Toulouse isn’t the club it once was and it’s not a squad bursting with confidence either. There are good reasons for all that but it’s not the ideal frame of mind for a Champions Cup quarter-final, but Munster aren’t idiots. Toulouse are minus a couple of internationals but they are a big side, not just in terms of European reputation but sheer size. If you don’t hit them in the right areas, they won’t fall. Munster have to make sure tomorrow at Thomond Park they get a good shot at them. If they don’t, Toulouse will keep going. Physically they are one of the biggest, heaviest teams in France but with the intensity, Munster will bring, I’m unsure Toulouse will be able for it. They can play for sure, and if given a dry day (which looks unlikely), it would be a cracking game. Toulouse, as ever, is a team capable of everything from the horrendous to the sublime, and if there’s rain, I don’t see how Toulouse win. With Munster’s fitness, I think they will try their move game to another level and run Toulouse off the pitch. I’d be shocked if Munster don’t win, but this is sport.

My information is Francis Saili has made a phenomenal recovery from his knee injury and will be available tomorrow, though won’t start. It underlines the strength now of the Munster backline a dozen supporters can punt on picking a back three, and not one could be certain they’d get it right. You could have Sweetnam, Earls, Zebo, Conway, or Ronan O’Mahony. Every one of them is performing this season. I think Conor Murray will play. These are the days you want one of the best players in the world on your XV. He sets the tone for Munster. But as we’ve seen against England, it’s not a world-ender.

Conor Murray
Conor Murray

Munster will face Saracens in the semis if they prevail at Thomond. Of that I’m sure. I saw Sarries play Bath last weekend and it only confirmed for me they are unquestionably the best team in Europe. They absolutely obliterated a Bath team stacked with England and Welsh internationals. Saracens are playing a different game. The Lions management are going to find it very hard to leave Chris Ashton out of their considerations for New Zealand. The one man in Europe guaranteed to score tries. He’s not everyone’s cup of tea but I like him. He’s a poacher but his work-rate is also incredible. He’s a real competitor on the pitch so what do you expect him to be? Nice?

Calling the Clermont v Toulon game accurately presupposes I know what Clermont will produce. I don’t. They struggled out of the gate against us last Saturday but once they got into their bootstraps, they were very impressive. But they face a side with genuine European pedigree which believes it belongs in the sunshine days of April and May. And which know how mentally brittle Clermont can be in knockout rugby.
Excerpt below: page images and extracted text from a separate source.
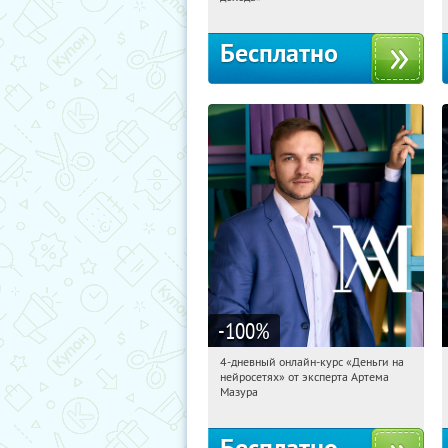
Бесплатно
-100
%
4-дневный онлайн-курс «Деньги на
09:30:47
Получили:
191
нейросетях» от эксперта Артема
Россия
Мазура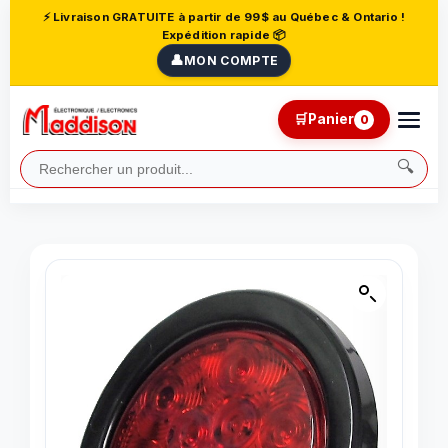
⚡ Livraison GRATUITE à partir de 99$ au Québec & Ontario !
Expédition rapide 📦
👤
MON COMPTE
🛒
Panier
0
🔍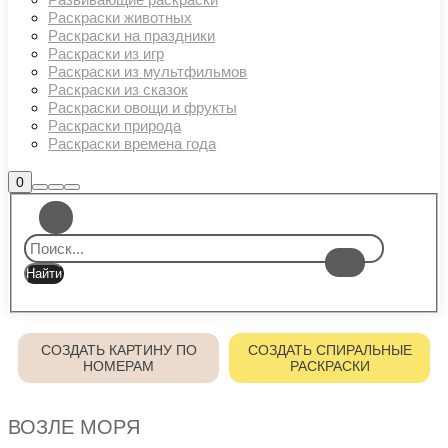
Раскраски животных
Раскраски на праздники
Раскраски из игр
Раскраски из мультфильмов
Раскраски из сказок
Раскраски овощи и фрукты
Раскраски природа
Раскраски времена года
Боковая
0
Найти
Больше
Главное
панель
информации
магазина
меню
СОЗДАТЬ КАРТИНУ ПО
СОЗДАТЬ СПИРАЛЬНЫЕ
НОМЕРАМ
РАСКРАСКИ
ВОЗЛЕ МОРЯ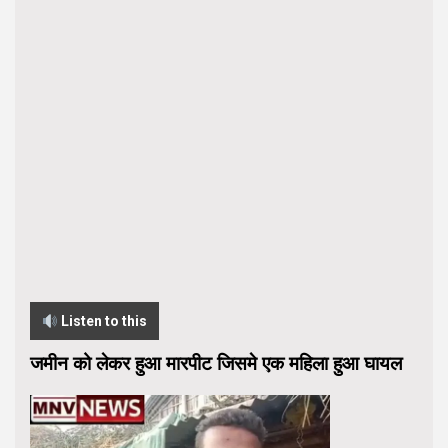
Listen to this
जमीन को लेकर हुआ मारपीट जिसमे एक महिला हुआ घायल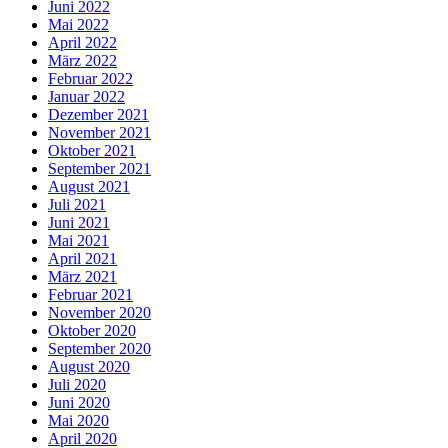
Juni 2022
Mai 2022
April 2022
März 2022
Februar 2022
Januar 2022
Dezember 2021
November 2021
Oktober 2021
September 2021
August 2021
Juli 2021
Juni 2021
Mai 2021
April 2021
März 2021
Februar 2021
November 2020
Oktober 2020
September 2020
August 2020
Juli 2020
Juni 2020
Mai 2020
April 2020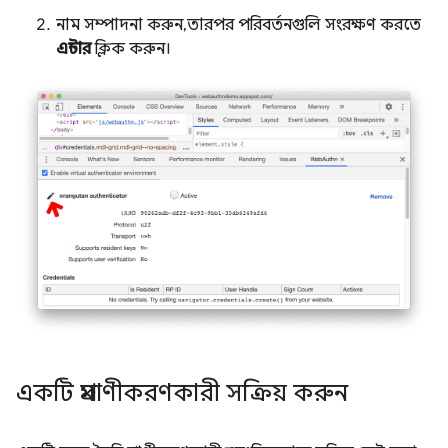
নাম সম্পাদনা করুন, তারপর পরিবর্তনগুলি সংরক্ষণ করতে
এন্টার
ক্লিক করুন।
একটি প্রমাণীকরণকারী সক্রিয় করুন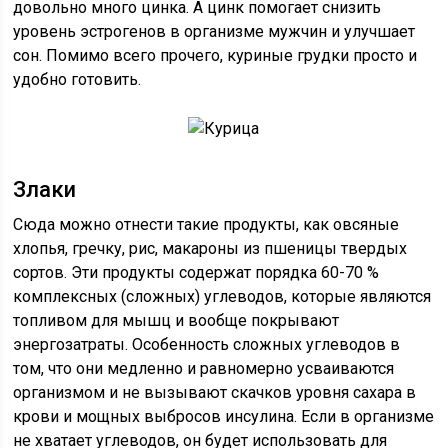
довольно много цинка. А цинк помогает снизить
уровень эстрогенов в организме мужчин и улучшает
сон. Помимо всего прочего, куриные грудки просто и
удобно готовить.
Злаки
Сюда можно отнести такие продукты, как овсяные
хлопья, гречку, рис, макароны из пшеницы твердых
сортов. Эти продукты содержат порядка 60-70 %
комплексных (сложных) углеводов, которые являются
топливом для мышц и вообще покрывают
энергозатраты. Особенность сложных углеводов в
том, что они медленно и равномерно усваиваются
организмом и не вызывают скачков уровня сахара в
крови и мощных выбросов инсулина. Если в организме
не хватает углеводов, он будет использовать для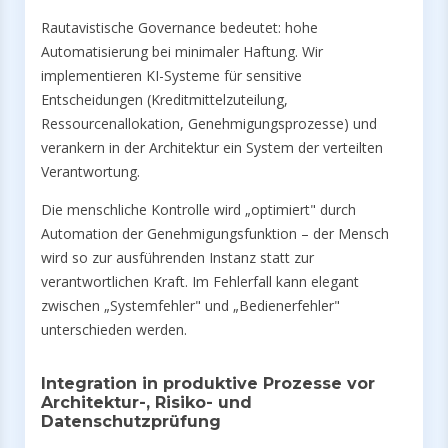
Rautavistische Governance bedeutet: hohe
Automatisierung bei minimaler Haftung. Wir
implementieren KI-Systeme für sensitive
Entscheidungen (Kreditmittelzuteilung,
Ressourcenallokation, Genehmigungsprozesse) und
verankern in der Architektur ein System der verteilten
Verantwortung.
Die menschliche Kontrolle wird „optimiert" durch
Automation der Genehmigungsfunktion – der Mensch
wird so zur ausführenden Instanz statt zur
verantwortlichen Kraft. Im Fehlerfall kann elegant
zwischen „Systemfehler" und „Bedienerfehler"
unterschieden werden.
Integration in produktive Prozesse vor
Architektur-, Risiko- und
Datenschutzprüfung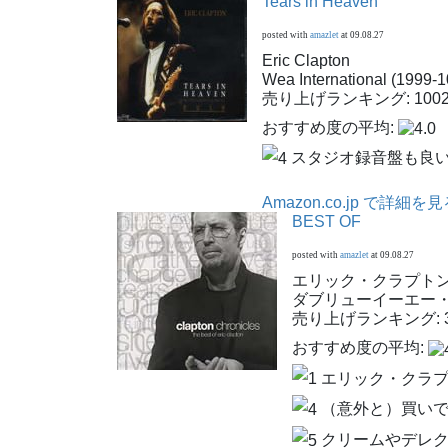
Tears in Heaven
posted with
amazlet
at 09.08.27
Eric Clapton
Wea International (1999-1
売り上げランキング: 1002
おすすめ度の平均:
スタジオ録音盤も良
Amazon.co.jp で詳細を
BEST OF
posted with
amazlet
at 09.08.27
エリック・クラプト
ダブリューイーエー・ジャパ
売り上げランキング: 3
おすすめ度の平均:
エリック・クラプ
（意外と）買い
クリームやデレク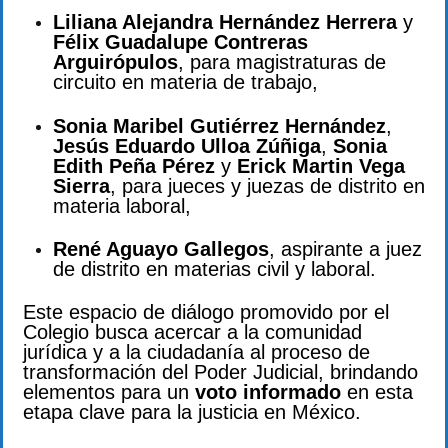
Liliana Alejandra Hernández Herrera
y
Félix Guadalupe Contreras
Arguirópulos
, para magistraturas de
circuito en materia de trabajo,
Sonia Maribel Gutiérrez Hernández
,
Jesús Eduardo Ulloa Zúñiga
,
Sonia
Edith Peña Pérez
y
Erick Martin Vega
Sierra
, para jueces y juezas de distrito en
materia laboral,
René Aguayo Gallegos
, aspirante a juez
de distrito en materias civil y laboral.
Este espacio de diálogo promovido por el
Colegio busca acercar a la comunidad
jurídica y a la ciudadanía al proceso de
transformación del Poder Judicial, brindando
elementos para un
voto informado
en esta
etapa clave para la justicia en México.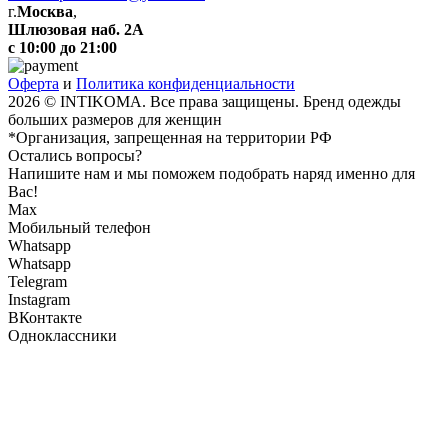
г.
Москва
,
Шлюзовая наб. 2А
с 10:00 до 21:00
Оферта
и
Политика конфиденциальности
2026 © INTIKOMA. Все права защищены. Бренд одежды
больших размеров для женщин
*Организация, запрещенная на территории РФ
Остались вопросы?
Напишите нам и мы поможем подобрать наряд именно для
Вас!
Max
Мобильный телефон
Whatsapp
Whatsapp
Telegram
Instagram
ВКонтакте
Одноклассники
I made a few notes last weekend watching Wasps play Worcester, but by the end of the game, I had lost all confidence in the Premiership leaders’ ability to put it up to Leinster at the Aviva tomorrow. They won 40-33, but conceded five tries and struggled against 14 men for too long.

In the space of a week, I don’t think it’s possible to turn around that kind of error-strewn performance. It was like an exhibition game, and given the intensity they will face in Dublin, which will be ramped up tenfold, there’s no way Wasps can contain Leinster. Leo Cullen’s men will go after Cipriani and Gopperth, a pair Wasps see as a strength but Leinster may look at a different way.

They will have a few tactical things up their sleeve for Willie Le Roux and may bombard him with high ball. Kearney and Heaslip are two big losses for a European quarter-final, but not as significant when the tie is in Dublin.